My guest this week is actor Wyatt Fenner, who you've seen on Veronica Mars, Bones, and the movie Take the Yuletide Gay. New Yorkers, you can see him right now in the show Transparent Falsehood at Theater 511 on West 54th Street. As an actor, Wyatt's an expert at inhabiting personas and hiding himself behind someone else. But an accidental outing and an attack that could have killed him helped him realize just who it was he was hiding.

By the way, if you're heading to DragCon in LA next month, I hope you'll join me for two panels! On Saturday, I'll be hosting a fun friendly chat about tabletop gaming, featuring a panel of queer and ally gamers sharing recommendations for finding games and people to play with. And on Sunday, I'll be hosting a breakneck game of Dungeons and Dragons played by BenDeLaCreme, Erika Klash, Kitty Powers, and Fraya Love. It's going to be a blast -- hope to see you there.

And no matter where you are in the world, I hope you'll join us for the next Sewers of Paris live chat -- it's on Saturday, April 28, at 2pm Pacific with special guest Ray Miller. We want to hear about the book and movies and songs and shows you're obsessed with right now.

Huge thanks to everyone who makes The Sewers of Paris possible with a pledge of a dollar or more a month on Patreon. If you're enjoying the show, click "Support the Show on Patreon." Or you can support The Sewers of Paris for free by leaving a review on your podcast platform of choice -- that really helps people find the show.

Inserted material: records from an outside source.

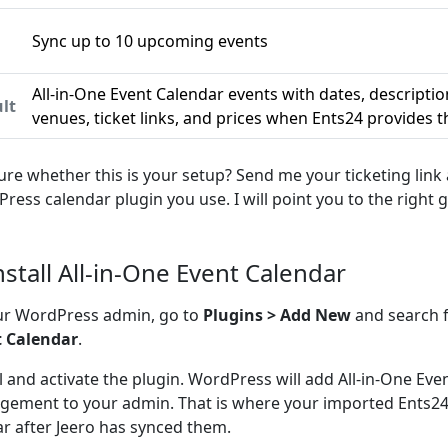
Sync up to 10 upcoming events
n
All-in-One Event Calendar events with dates, descriptio
lt
venues, ticket links, and prices when Ents24 provides 
ure whether this is your setup? Send me your ticketing link
ress calendar plugin you use. I will point you to the right g
Install All-in-One Event Calendar
ur WordPress admin, go to
Plugins > Add New
and search 
t Calendar
.
ll and activate the plugin. WordPress will add All-in-One Ev
ement to your admin. That is where your imported Ents24 
r after Jeero has synced them.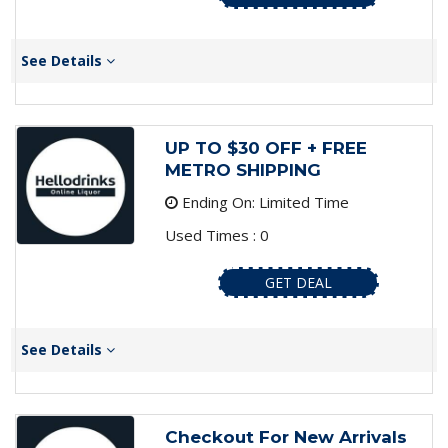
See Details
UP TO $30 OFF + FREE
METRO SHIPPING
Ending On: Limited Time
Used Times : 0
GET DEAL
See Details
Checkout For New Arrivals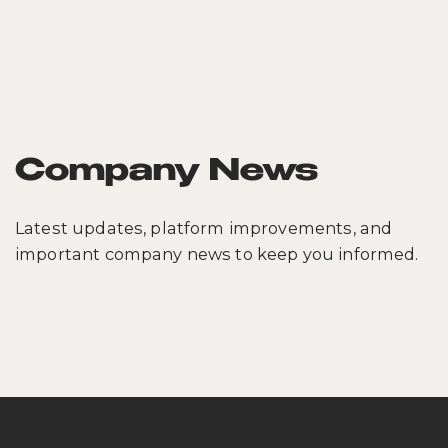
Company News
Latest updates, platform improvements, and
important company news to keep you informed.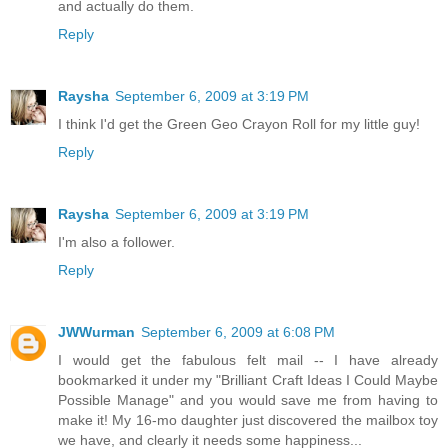
and actually do them.
Reply
Raysha
September 6, 2009 at 3:19 PM
I think I'd get the Green Geo Crayon Roll for my little guy!
Reply
Raysha
September 6, 2009 at 3:19 PM
I'm also a follower.
Reply
JWWurman
September 6, 2009 at 6:08 PM
I would get the fabulous felt mail -- I have already
bookmarked it under my "Brilliant Craft Ideas I Could Maybe
Possible Manage" and you would save me from having to
make it! My 16-mo daughter just discovered the mailbox toy
we have, and clearly it needs some happiness...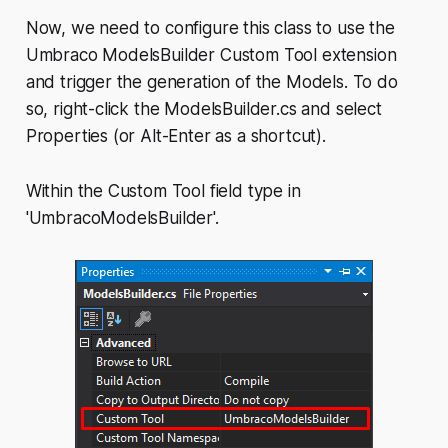
Now, we need to configure this class to use the
Umbraco ModelsBuilder Custom Tool extension
and trigger the generation of the Models. To do
so, right-click the ModelsBuilder.cs and select
Properties (or Alt-Enter as a shortcut).
Within the Custom Tool field type in
'UmbracoModelsBuilder'.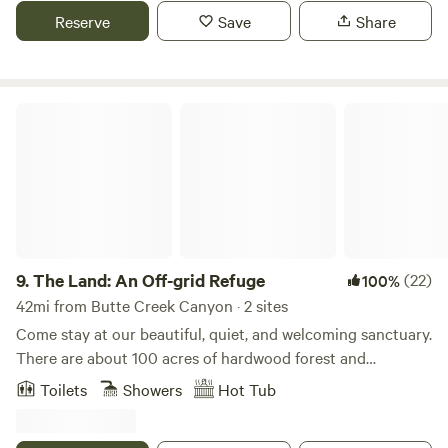
picturesque towns of nevada city and downiville.. many
Reserve
Save
Share
possibilities for hiking, swimming and adventuring in the
area.. organic meals farm to table available with notice.. we
look forward to hosting you on our lovely piece of paradise!
The Land: An Off-grid Refuge
9.
The Land: An Off-grid Refuge
(22)
100%
42mi from Butte Creek Canyon · 2 sites
Come stay at our beautiful, quiet, and welcoming sanctuary.
There are about 100 acres of hardwood forest and
meadows, ponds, and a seasonal creek. We are located 25
Toilets
Showers
Hot Tub
minutes from Nevada City, 15 minutes from 2 forks of the
Yuba River, and only 10 minutes from a sweet little cafe in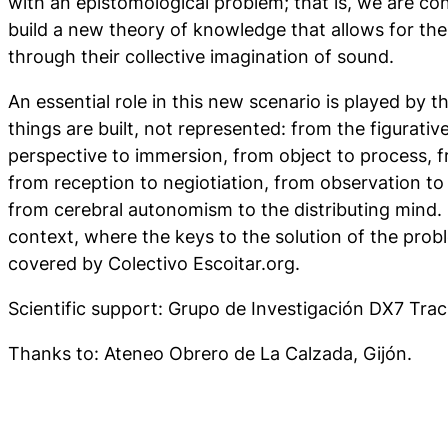
with an epistomological problem; that is, we are co
build a new theory of knowledge that allows for the
through their collective imagination of sound.
An essential role in this new scenario is played by
things are built, not represented: from the figurative
perspective to immersion, from object to process, 
from reception to negiotiation, from observation to 
from cerebral autonomism to the distributing mind. It
context, where the keys to the solution of the probl
covered by Colectivo Escoitar.org.
Scientific support: Grupo de Investigación DX7 Trac
Thanks to: Ateneo Obrero de La Calzada, Gijón.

This Week's Recommendation: The Christmas Toy

We started our conversation this week with The Velveteen Rabbit, and for my recommendation this week, check out a similar project: a mid-80s TV movie called The Christmas Toy, one of the darkest projects produced by The Jim Henson Company.

The story is strangely close to that of Toy Story: children's toys come alive when their owners are away, and the comfortable affection of humans is challenged by the arrival of a new toy that doesn't realize it's a toy. But the stakes are far higher in The Christmas Toy: if one of the toys is caught in a place its owner didn't leave it, the toy becomes frozen and lifeless forever.

Like I said -- it's dark. As with The Velveteen Rabbit, there's a deep melancholy pervading the story -- Rugby the Tiger lives in fear that he'll lose the love of his owner, and the image of lifeless frozen toys absolutely terrified me as a kid.

But the movie's ultimately uplifting, with the toys discovering how important it is to keep the memories of their lost comrades alive. There's a lovely moment near the end where the toys acknowledge their love for each other, which is even more powerful than the love of the humans who will never know the truth of the toys' lives. 

Their performance as objects is what gives the toys purpose. But their honesty with each other gives them life.